Ould Dahoud wrote: “Enough corruption! Enough injustice in Mauritania! For fifty years we have suffered from corruption and injustice.” His statement, quoted and paraphrased extensively here, includes jabs at the army, the political elite demanding “the ouster from power of the clique of spoilers from the army” and “a cancelation of all duties and taxes on rice, wheat, [cooking] oil, sugar, dairy and monitoring of the outrageous profits from them” and demanded that anti-slavery activists be released from jail.
His final statement even included a proposal for a constitutional amendments that would ban “current or former” military officers from running or being elected president, among other things. His message implored France: “respect the right of the Mauritanian people to self-determination”. Ould Dahoud addressed his pleas to President Mohamed Ould Abdel Aziz: “if you do not accept these demands, you will face the wrath of the People who will come out just like they came out against Ben Ali.” His cause was for “our children to live in a country with social justice, freedom and democracy.”
This is as activist as one can get.

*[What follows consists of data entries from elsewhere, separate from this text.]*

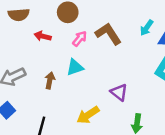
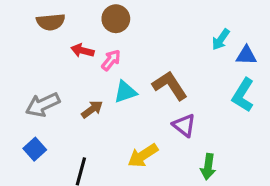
brown L-shape: (108, 34) -> (170, 86), moved
pink arrow: (80, 39) -> (111, 60), moved
brown arrow: (50, 80) -> (92, 109), turned 42

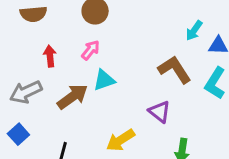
red arrow: (82, 51) -> (50, 56), moved, turned 70
brown L-shape: (170, 86) -> (175, 70), moved
brown arrow: (92, 109) -> (72, 97), size x1.5

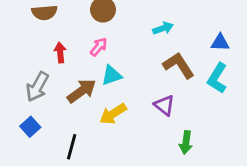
cyan arrow: (194, 31) -> (163, 28), moved, turned -144
gray arrow: (26, 92) -> (37, 87), turned -36
yellow arrow: (121, 140) -> (113, 114), moved

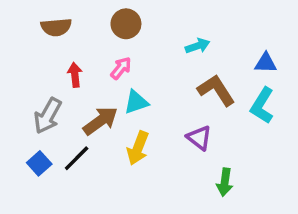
yellow arrow: (113, 114) -> (138, 148), turned -36
black line: (72, 147) -> (77, 158), moved, turned 30

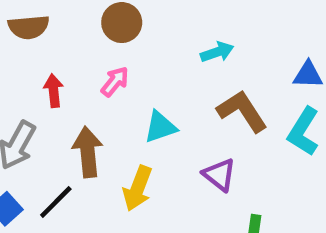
cyan triangle: (136, 102) -> (160, 127), moved
brown arrow: (100, 121) -> (88, 152), turned -60

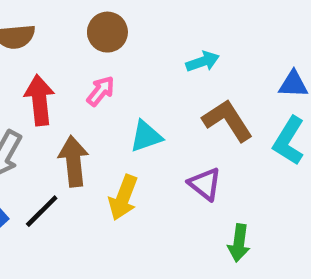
red arrow: (54, 91) -> (39, 100), size x1.5

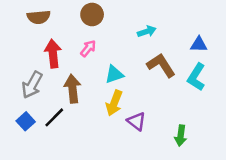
purple triangle: (205, 184) -> (136, 121), moved
yellow arrow: (123, 198) -> (114, 103), moved
green arrow: (239, 243) -> (181, 136), moved

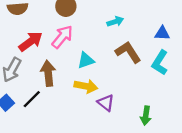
pink arrow: (88, 48) -> (62, 37), size x1.5
red arrow: (53, 54) -> (31, 42), turned 60
yellow arrow: (114, 103) -> (86, 86), turned -100

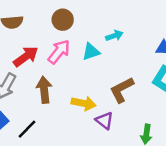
brown L-shape: (128, 52) -> (122, 90), moved, turned -84
cyan triangle: (86, 60) -> (91, 52), moved
black line: (32, 99) -> (27, 129), moved

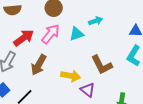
brown arrow: (44, 90) -> (39, 65), turned -145
brown L-shape: (122, 90) -> (102, 65), turned -90

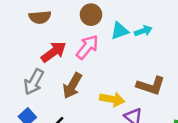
cyan triangle: (77, 34) -> (120, 31), moved
brown L-shape: (102, 65) -> (151, 86), turned -45

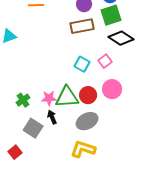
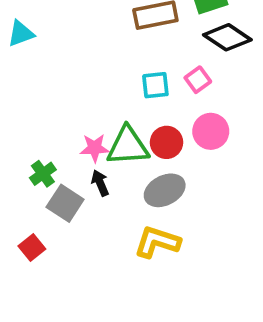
cyan square: (82, 64) -> (155, 85), turned -35
green cross: (23, 100) -> (43, 174), moved

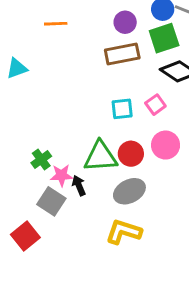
pink star: (95, 148) -> (62, 175), moved
green cross: (43, 174) -> (41, 159), moved
red square: (32, 248) -> (25, 236), size x1.4

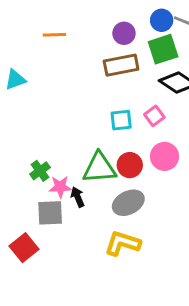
gray square: (51, 201) -> (50, 213), turned -36

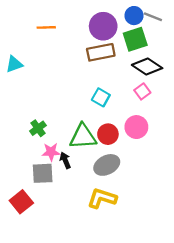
purple circle: (124, 33) -> (103, 26), size x1.5
pink square: (154, 116) -> (142, 91), moved
cyan square: (121, 120) -> (101, 97), turned 36
green cross: (40, 171) -> (38, 128), moved

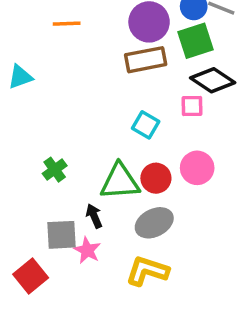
pink square: (142, 91) -> (192, 106), moved, turned 35
pink star: (51, 152) -> (87, 250), moved, turned 30

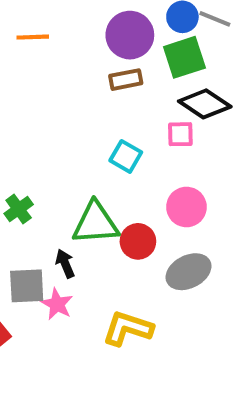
brown rectangle: (146, 60) -> (126, 80), size x0.7
red circle: (156, 178) -> (138, 241), moved
gray ellipse: (154, 223) -> (189, 272), moved

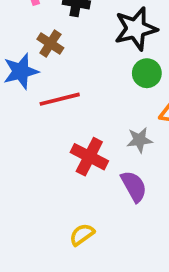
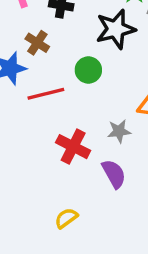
green circle: (147, 73) -> (88, 70), moved

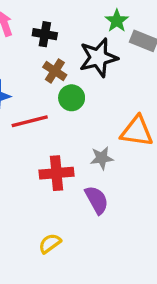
brown cross: (37, 43) -> (55, 71), moved
red cross: (73, 147) -> (57, 173), turned -32

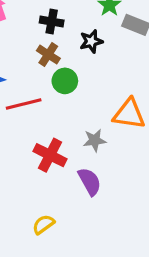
black cross: (45, 34) -> (52, 22), moved
black star: (98, 58) -> (91, 41), size x0.6
red cross: (57, 173) -> (50, 155), turned 32

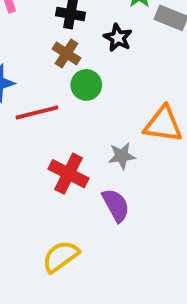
black star: (91, 41) -> (118, 38), turned -30
yellow semicircle: (43, 224) -> (61, 256), size x1.4

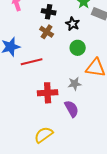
green circle: (86, 85) -> (78, 48), moved
red cross: (69, 174) -> (48, 93), turned -30

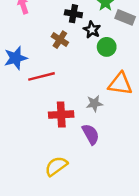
black cross: (49, 12) -> (73, 14), moved
green circle: (78, 48) -> (107, 47), moved

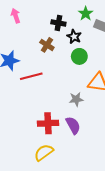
green circle: (107, 47) -> (79, 56), moved
red cross: (61, 115) -> (48, 123), moved

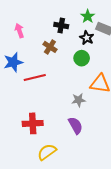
pink arrow: (16, 16) -> (19, 31), moved
black star: (74, 37) -> (87, 38), moved
red cross: (48, 123) -> (33, 123), moved

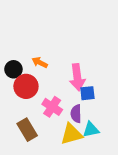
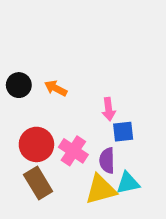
black circle: (13, 69) -> (19, 85), moved
pink arrow: (77, 77) -> (109, 109), size x0.6
red circle: (26, 86) -> (36, 144), moved

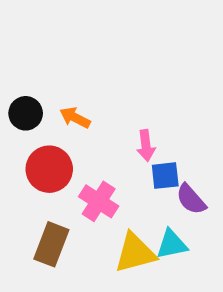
red circle: (36, 144) -> (49, 169), moved
purple semicircle: (107, 161) -> (191, 199), moved, turned -40
brown rectangle: (38, 183) -> (51, 244), turned 52

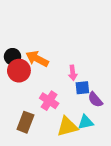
orange arrow: (75, 118) -> (37, 59), size x1.5
red circle: (49, 169) -> (19, 71), moved

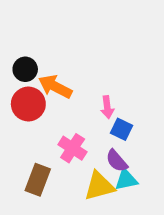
black circle: (12, 57) -> (25, 69), moved
blue square: (82, 88) -> (121, 129), turned 32
purple semicircle: (95, 100) -> (117, 161), moved

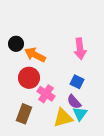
red circle: (28, 104) -> (29, 78), moved
pink arrow: (107, 107) -> (80, 49), moved, size x1.5
cyan triangle: (126, 180) -> (80, 114), turned -42

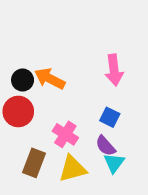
black circle: (16, 44) -> (23, 80), moved
red circle: (29, 78) -> (18, 111), moved
yellow triangle: (63, 118) -> (73, 169), moved

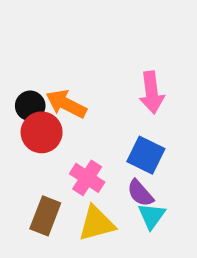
red circle: (18, 111) -> (42, 132), moved
blue square: (110, 117) -> (146, 155), size x1.4

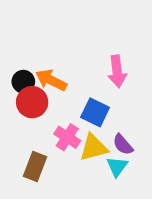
blue square: (146, 155) -> (95, 112), moved
purple semicircle: (140, 193) -> (123, 145), moved
yellow triangle: (97, 223) -> (94, 147), moved

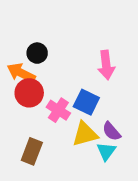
orange arrow: (51, 80) -> (21, 73), moved
black circle: (23, 82) -> (37, 53), moved
pink cross: (67, 137) -> (58, 110), moved

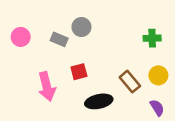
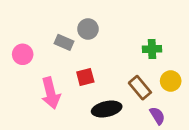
pink circle: (21, 37) -> (23, 54), moved
green cross: (152, 38) -> (152, 49), moved
purple semicircle: (157, 108) -> (157, 116), moved

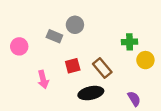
yellow circle: (171, 81) -> (145, 60), moved
brown rectangle: (140, 88) -> (102, 68), moved
pink arrow: (51, 93) -> (43, 79), size x0.7

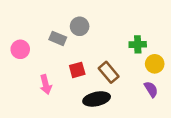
purple semicircle: (134, 99) -> (151, 89), moved

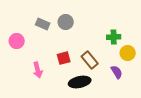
gray rectangle: (58, 38) -> (43, 24), moved
purple semicircle: (151, 89) -> (117, 72), moved

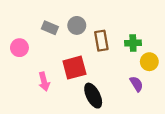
red square: (64, 58) -> (74, 68), size x1.5
brown rectangle: (90, 60) -> (101, 41), moved, turned 30
black ellipse: (80, 82) -> (93, 96), turned 75

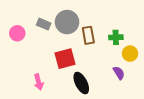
gray circle: (77, 25) -> (67, 22), size x1.5
pink circle: (19, 48) -> (17, 33), moved
pink arrow: (44, 82) -> (39, 82), moved

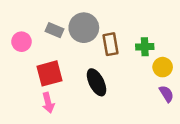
red square: (65, 59) -> (49, 73), moved
purple semicircle: (119, 73) -> (166, 94), moved
black ellipse: (81, 83) -> (96, 82), moved

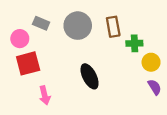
gray rectangle: (55, 30) -> (41, 23), moved
brown rectangle: (110, 44) -> (113, 27), moved
red square: (49, 73) -> (28, 63), moved

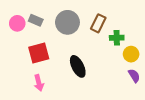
brown rectangle: (113, 27) -> (98, 23), turned 36
pink circle: (20, 39) -> (17, 23), moved
red square: (28, 63) -> (39, 53), moved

Unlike the copy-cat self-immolations in Algeria (and Bouazizi’s original) there was no apparent spark in his personal life and he was older and better off than several of the other men. Little is known about Ould Dahoud personally, though Mauritanians that crossed paths with him at various stages describe him as “a democrat,” by disposition. It appears he intended to mimic Bouazizi’s “spark” to revolution. His self-immolation will shock many in Mauritania but a Facebook page has already been set up called “Solidarity with Yakoub Ould Dahoud who burned himself for Mauritania,” with enthusiastic users changing their profile pictures to an image of the man burning on the street.
It seems clear that the event has the regime nonplussed, which had a rough time getting outsiders to accept its legitimacy. That some news sites and agencies have buried the story somewhat is not an accident.